■ Source information
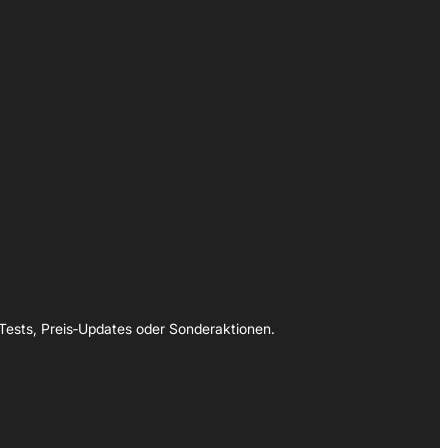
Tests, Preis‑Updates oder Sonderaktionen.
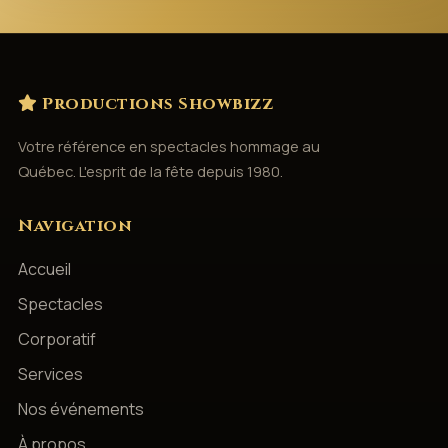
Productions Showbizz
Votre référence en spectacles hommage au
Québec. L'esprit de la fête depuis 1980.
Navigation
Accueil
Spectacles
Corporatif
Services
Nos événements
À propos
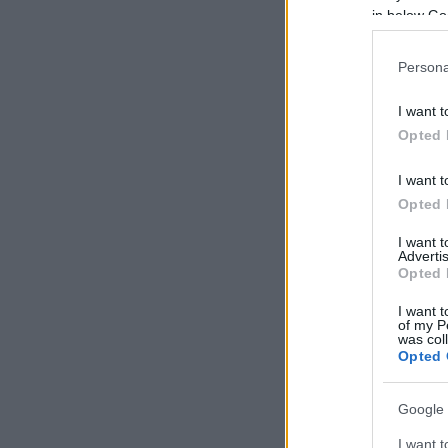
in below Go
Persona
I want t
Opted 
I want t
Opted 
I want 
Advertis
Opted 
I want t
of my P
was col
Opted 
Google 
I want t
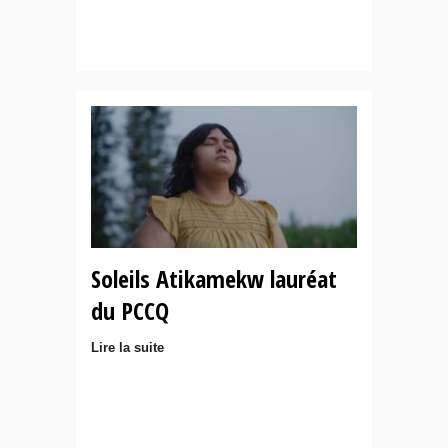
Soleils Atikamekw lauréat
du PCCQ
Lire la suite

---

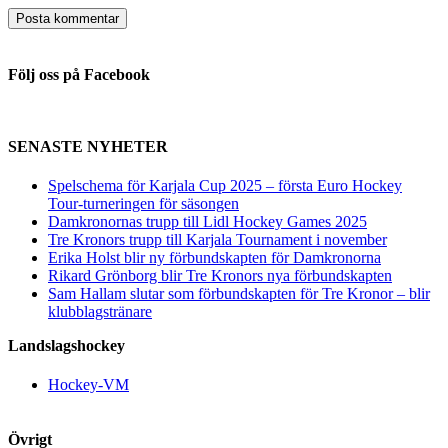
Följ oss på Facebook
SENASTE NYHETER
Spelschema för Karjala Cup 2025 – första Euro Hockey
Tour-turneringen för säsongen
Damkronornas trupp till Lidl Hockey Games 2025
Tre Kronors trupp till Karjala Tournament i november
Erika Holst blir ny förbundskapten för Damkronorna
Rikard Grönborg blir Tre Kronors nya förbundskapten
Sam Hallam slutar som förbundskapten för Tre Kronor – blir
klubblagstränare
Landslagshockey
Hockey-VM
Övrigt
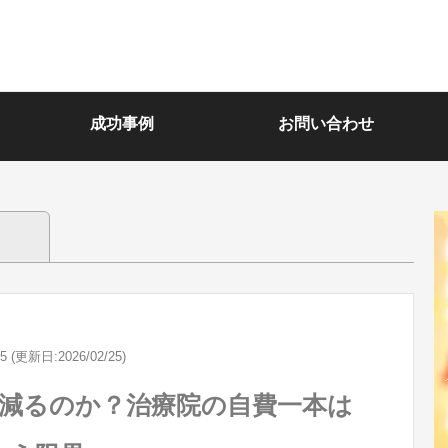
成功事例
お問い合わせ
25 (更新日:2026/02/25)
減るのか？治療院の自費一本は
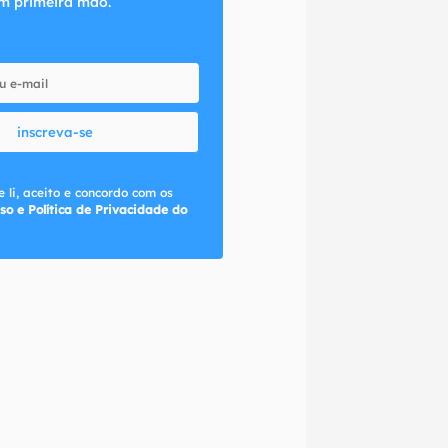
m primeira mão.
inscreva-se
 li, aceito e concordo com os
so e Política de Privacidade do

■ Exercise description
Please give back, exactly as it stands above, the stretch from the line with "Soleils Atikamekw lauréat" through the line with "Lire la suite", and no line outside it.

■ Answer
Soleils Atikamekw lauréat
du PCCQ
Lire la suite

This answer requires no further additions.